==== DATA LISTING

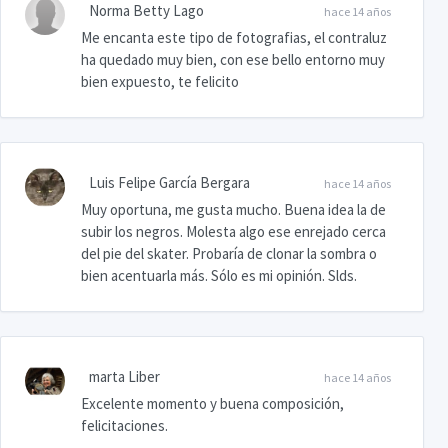
Norma Betty Lago
hace 14 años
Me encanta este tipo de fotografias, el contraluz
ha quedado muy bien, con ese bello entorno muy
bien expuesto, te felicito
Luis Felipe García Bergara
hace 14 años
Muy oportuna, me gusta mucho. Buena idea la de
subir los negros. Molesta algo ese enrejado cerca
del pie del skater. Probaría de clonar la sombra o
bien acentuarla más. Sólo es mi opinión. Slds.
marta Liber
hace 14 años
Excelente momento y buena composición,
felicitaciones.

========

GOAL OF THE EXERCISE → Leave out the images and write out the listing above exactly.

YOUR SOLUTION →
Norma Betty Lago
hace 14 años
Me encanta este tipo de fotografias, el contraluz
ha quedado muy bien, con ese bello entorno muy
bien expuesto, te felicito
Luis Felipe García Bergara
hace 14 años
Muy oportuna, me gusta mucho. Buena idea la de
subir los negros. Molesta algo ese enrejado cerca
del pie del skater. Probaría de clonar la sombra o
bien acentuarla más. Sólo es mi opinión. Slds.
marta Liber
hace 14 años
Excelente momento y buena composición,
felicitaciones.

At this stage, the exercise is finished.